Afin d'établir de tels canaux, nous devons développer plus d'initiatives clé, identifier de nouvelles opportunités, et établir une feuille de route pour l'avenir. Le quatrième Forum global des transferts d'argent de migrants, qui doit se tenir à Bangkok du 20 au 23 mai fera exactement cela. A l'invitation du Fonds International de Développement Agricole (FIDA) et de la Banque Mondiale, le forum réunira des hommes politiques, des acteurs du secteur privé, et des responsables de la société civile pour établir une ligne de conduite permettant de mieux exploiter l'impact sur le développement des transferts émis chaque année en Asie et partout dans le monde.

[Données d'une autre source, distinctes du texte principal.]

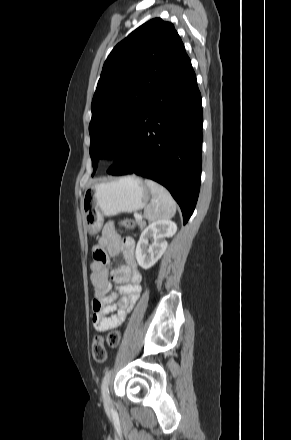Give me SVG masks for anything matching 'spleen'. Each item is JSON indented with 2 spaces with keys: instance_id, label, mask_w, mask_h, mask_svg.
Wrapping results in <instances>:
<instances>
[{
  "instance_id": "obj_1",
  "label": "spleen",
  "mask_w": 291,
  "mask_h": 440,
  "mask_svg": "<svg viewBox=\"0 0 291 440\" xmlns=\"http://www.w3.org/2000/svg\"><path fill=\"white\" fill-rule=\"evenodd\" d=\"M145 184L152 194V200L144 210L145 217L149 221L172 218L176 213V203L169 191L149 179H145Z\"/></svg>"
}]
</instances>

Au FIDA, nous partons toujours des trois milliards de personnes qui habitent dans les zones rurales des pays en développement. Nous œuvrons pour créer les conditions qui permettent aux femmes et aux hommes ruraux pauvres de cultiver et de vendre leurs productions, d'améliorer leurs revenus, et de prendre en main leurs destins. Nous estimons que les diasporas et la communauté globale des donneurs peuvent exploiter le flux des investissements migrants s'ils développent des partenariats avec les gouvernements nationaux pour contribuer au développement à long terme des communautés rurales qui sont si souvent à l'origine de la chaine migratoire.

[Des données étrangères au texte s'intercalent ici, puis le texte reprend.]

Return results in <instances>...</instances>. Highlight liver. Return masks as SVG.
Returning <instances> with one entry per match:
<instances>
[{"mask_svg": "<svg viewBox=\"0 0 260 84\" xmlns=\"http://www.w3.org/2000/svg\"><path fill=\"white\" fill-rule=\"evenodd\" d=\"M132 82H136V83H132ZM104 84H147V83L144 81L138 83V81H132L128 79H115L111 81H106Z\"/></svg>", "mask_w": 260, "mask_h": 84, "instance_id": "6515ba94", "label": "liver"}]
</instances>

Plus de 215 millions de personnes dans le monde vivent loin de leur terre natale. Mais il se trouve aussi que la plupart des familles qui dépendent des transferts opèrent en dehors du système financier mondial. Malgré la pratique généralisée du virement électronique, la plupart des travailleurs migrants sont exclus du confort des services bancaires ; ils dépendent donc de transferts en numéraire onéreux, qui obligent souvent les destinataires à voyager de longues distances.

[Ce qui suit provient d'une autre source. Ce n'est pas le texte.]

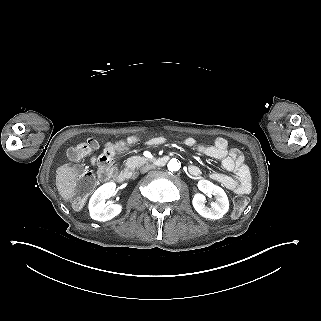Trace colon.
Segmentation results:
<instances>
[{
	"label": "colon",
	"instance_id": "colon-1",
	"mask_svg": "<svg viewBox=\"0 0 321 321\" xmlns=\"http://www.w3.org/2000/svg\"><path fill=\"white\" fill-rule=\"evenodd\" d=\"M98 148V140L90 138L86 142L80 143L72 147L69 152V158L74 162H79L84 157L90 155ZM95 186V179L91 173L85 172L80 176V181L75 189L76 204L79 206L84 199L90 194ZM247 205V199L244 196H236L233 201L232 214L238 217L242 214Z\"/></svg>",
	"mask_w": 321,
	"mask_h": 321
}]
</instances>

C'est ainsi que les travailleurs migrants sont forcés de générer plus d'un milliard de transactions différentes par an dans le monde. Et cela implique le déplacement de plus d'un milliard d'hommes et de femmes ruraux pour récupérer cet argent. Si l'on additionne les frais du transfert, le déplacement et le temps passé, ces transferts sont bien trop onéreux pour des individus vivant dans la pauvreté.
Le FIDA travaille dans plus de 40 pays pour faire en sorte que les familles rurales puissent accéder plus facilement à ces transferts, et qu'elles soient mieux en mesure soit d'épargner ces fonds, soit de les investir au bénéfice de leurs communautés. Le montant des fonds en jeu est stupéfiant : on estime que dans les cinq prochaines années, plus de 2 500 milliards de dollars de transferts seront émis vers les pays en développement, dont près de 40% – par envois unitaires de 50, 100, ou 500 dollars – seront destinés aux zones rurales. La majorité de ces transferts familiaux est toujours utilisée pour faire face à des besoins immédiats ; mais l'expérience du FIDA montre que les familles rurales saisiraient les opportunités d'économiser et d'investir, même de petits montants, si elles en avaient le choix.
Ces transferts devraient et peuvent être utilisés pour obtenir des résultats impressionnants en matière de réduction de la pauvreté, mais il ne faut pas oublier qu'il demeure un problème sous-jacent qui devra être traité. Les jeunes, qui sont les dirigeants et fermiers de demain, abandonnent leurs communautés rurales à la recherche de meilleures opportunités. Il faut que les zones rurales deviennent des communautés dynamiques et économiquement stables, susceptibles de créer des opportunités pour que les jeunes puissent y gagner leur vie, s'y forger des capacités, et y fonder une famille.
Nous ne devrions pas ignorer l'énorme potentiel de développement de ces transferts d'argent pour les zones rurales. Donnons aux familles la capacité d'utiliser cet argent si durement gagné pour que l'émigration soit non pas une nécessité, mais bien un choix pour les générations futures.